(Data listing Opens)
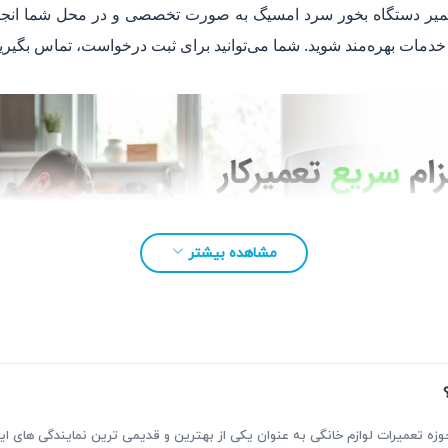
 تعمیر دستگاه بخور سرد امسیگ به صورت تخصصی و در محل شما انجام م
مشاهده بیشتر
بقه بیش از ۳۰ سال فعالیت در حوزه تعمیرات لوازم خانگی به عنوان یکی از بهترین و قدیمی ترین نمای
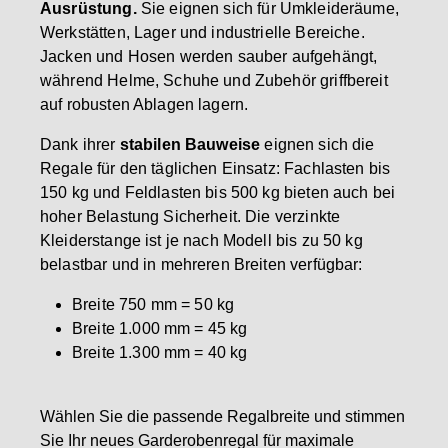
Ausrüstung.
Sie eignen sich für Umkleideräume,
Werkstätten, Lager und industrielle Bereiche.
Jacken und Hosen werden sauber aufgehängt,
während Helme, Schuhe und Zubehör griffbereit
auf robusten Ablagen lagern.
Dank ihrer
stabilen Bauweise
eignen sich die
Regale für den täglichen Einsatz: Fachlasten bis
150 kg und Feldlasten bis 500 kg bieten auch bei
hoher Belastung Sicherheit. Die verzinkte
Kleiderstange ist je nach Modell bis zu 50 kg
belastbar und in mehreren Breiten verfügbar:
Breite 750 mm = 50 kg
Breite 1.000 mm = 45 kg
Breite 1.300 mm = 40 kg
Wählen Sie die passende Regalbreite und stimmen
Sie Ihr neues Garderobenregal für maximale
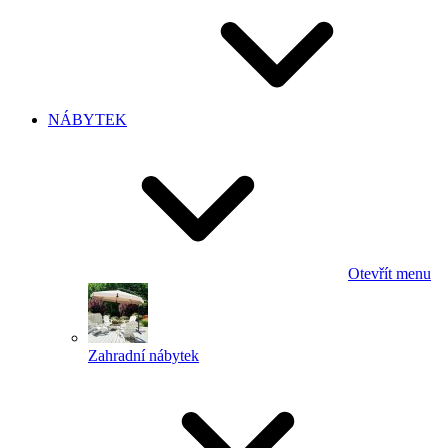
NÁBYTEK
Otevřít menu
Zahradní nábytek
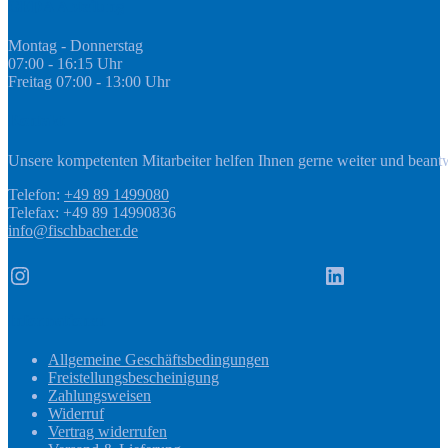
GEDA Abteilung
Montag - Donnerstag
07:00 - 16:15 Uhr
Freitag 07:00 - 13:00 Uhr
Kontakt
Unsere kompetenten Mitarbeiter helfen Ihnen gerne weiter und beant
Telefon:
+49 89 1499080
Telefax: +49 89 14990836
info@fischbacher.de
Instagram
LinkedIn
Informationen
Allgemeine Geschäftsbedingungen
Freistellungsbescheinigung
Zahlungsweisen
Widerruf
Vertrag widerrufen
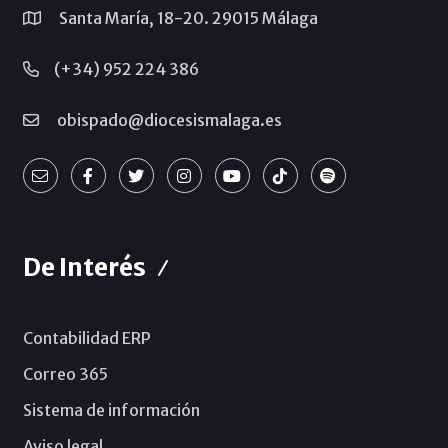
Santa María, 18-20. 29015 Málaga
(+34) 952 224 386
obispado@diocesismalaga.es
De Interés
Contabilidad ERP
Correo 365
Sistema de información
Aviso legal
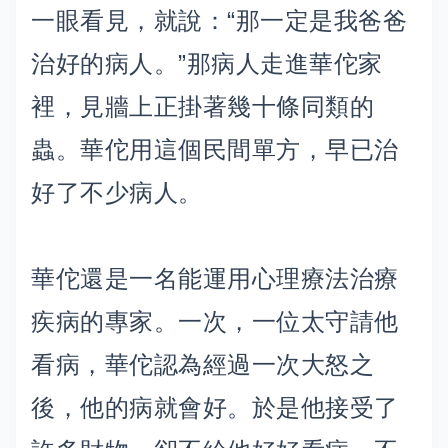
一眼看見，就說：“那一定是我爸爸
治好的病人。”那病人走進華佗家
裡，見牆上正掛著幾十條同類的
蟲。華佗用這個民間單方，早已治
好了不少病人。
華佗還是一名能運用心理療法治療
疾病的專家。一次，一位太守請他
看病，華佗認為經過一次大怒之
後，他的病就會好。於是他接受了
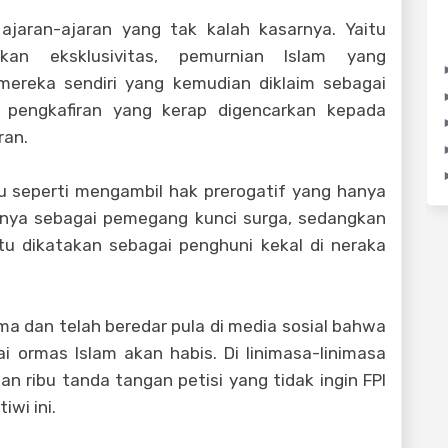
jaran-ajaran yang tak kalah kasarnya. Yaitu
kan eksklusivitas, pemurnian Islam yang
ereka sendiri yang kemudian diklaim sebagai
n pengkafiran yang kerap digencarkan kepada
ran.
ru seperti mengambil hak prerogatif yang hanya
rinya sebagai pemegang kunci surga, sedangkan
tu dikatakan sebagai penghuni kekal di neraka
ma dan telah beredar pula di media sosial bahwa
i ormas Islam akan habis. Di linimasa-linimasa
an ribu tanda tangan petisi yang tidak ingin FPI
iwi ini.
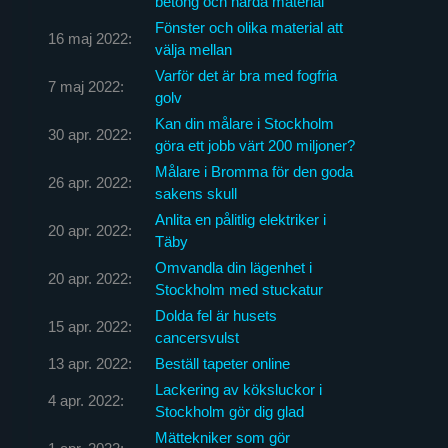
betong och hårda material
Fönster och olika material att
16 maj 2022:
välja mellan
Varför det är bra med fogfria
7 maj 2022:
golv
Kan din målare i Stockholm
30 apr. 2022:
göra ett jobb värt 200 miljoner?
Målare i Bromma för den goda
26 apr. 2022:
sakens skull
Anlita en pålitlig elektriker i
20 apr. 2022:
Täby
Omvandla din lägenhet i
20 apr. 2022:
Stockholm med stuckatur
Dolda fel är husets
15 apr. 2022:
cancersvulst
13 apr. 2022:
Beställ tapeter online
Lackering av köksluckor i
4 apr. 2022:
Stockholm gör dig glad
Mättekniker som gör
(Data listing Closes)
Give the data again exactly as written, with no pictures included.

 تعمیر دستگاه بخور سرد امسیگ به صورت تخصصی و در محل شما انجام م
مشاهده بیشتر
بقه بیش از ۳۰ سال فعالیت در حوزه تعمیرات لوازم خانگی به عنوان یکی از بهترین و قدیمی ترین نمای
Ausrüstung.
Sie eignen sich für Umkleideräume,
Werkstätten, Lager und industrielle Bereiche.
Jacken und Hosen werden sauber aufgehängt,
während Helme, Schuhe und Zubehör griffbereit
auf robusten Ablagen lagern.
Dank ihrer
stabilen Bauweise
eignen sich die
Regale für den täglichen Einsatz: Fachlasten bis
150 kg und Feldlasten bis 500 kg bieten auch bei
hoher Belastung Sicherheit. Die verzinkte
Kleiderstange ist je nach Modell bis zu 50 kg
belastbar und in mehreren Breiten verfügbar:
Breite 750 mm = 50 kg
Breite 1.000 mm = 45 kg
Breite 1.300 mm = 40 kg
Wählen Sie die passende Regalbreite und stimmen
Sie Ihr neues Garderobenregal für maximale
NÁBYTEK
Otevřít menu
Zahradní nábytek
GEDA Abteilung
Montag - Donnerstag
07:00 - 16:15 Uhr
Freitag 07:00 - 13:00 Uhr
Kontakt
Unsere kompetenten Mitarbeiter helfen Ihnen gerne weiter und beant
Telefon:
+49 89 1499080
Telefax: +49 89 14990836
info@fischbacher.de
Instagram
LinkedIn
Informationen
Allgemeine Geschäftsbedingungen
Freistellungsbescheinigung
Zahlungsweisen
Widerruf
Vertrag widerrufen
Santa María, 18-20. 29015 Málaga
(+34) 952 224 386
obispado@diocesismalaga.es
De Interés
Contabilidad ERP
Correo 365
Sistema de información
Aviso legal
一眼看見，就說：“那一定是我爸爸
治好的病人。”那病人走進華佗家
裡，見牆上正掛著幾十條同類的
蟲。華佗用這個民間單方，早已治
好了不少病人。
華佗還是一名能運用心理療法治療
疾病的專家。一次，一位太守請他
看病，華佗認為經過一次大怒之
後，他的病就會好。於是他接受了
jaran-ajaran yang tak kalah kasarnya. Yaitu
kan eksklusivitas, pemurnian Islam yang
ereka sendiri yang kemudian diklaim sebagai
n pengkafiran yang kerap digencarkan kepada
ran.
ru seperti mengambil hak prerogatif yang hanya
rinya sebagai pemegang kunci surga, sedangkan
tu dikatakan sebagai penghuni kekal di neraka
ma dan telah beredar pula di media sosial bahwa
i ormas Islam akan habis. Di linimasa-linimasa
an ribu tanda tangan petisi yang tidak ingin FPI
iwi ini.
betong och hårda material
Fönster och olika material att
16 maj 2022:
välja mellan
Varför det är bra med fogfria
7 maj 2022:
golv
Kan din målare i Stockholm
30 apr. 2022:
göra ett jobb värt 200 miljoner?
Målare i Bromma för den goda
26 apr. 2022:
sakens skull
Anlita en pålitlig elektriker i
20 apr. 2022:
Täby
Omvandla din lägenhet i
20 apr. 2022:
Stockholm med stuckatur
Dolda fel är husets
15 apr. 2022:
cancersvulst
13 apr. 2022:
Beställ tapeter online
Lackering av köksluckor i
4 apr. 2022:
Stockholm gör dig glad
Mättekniker som gör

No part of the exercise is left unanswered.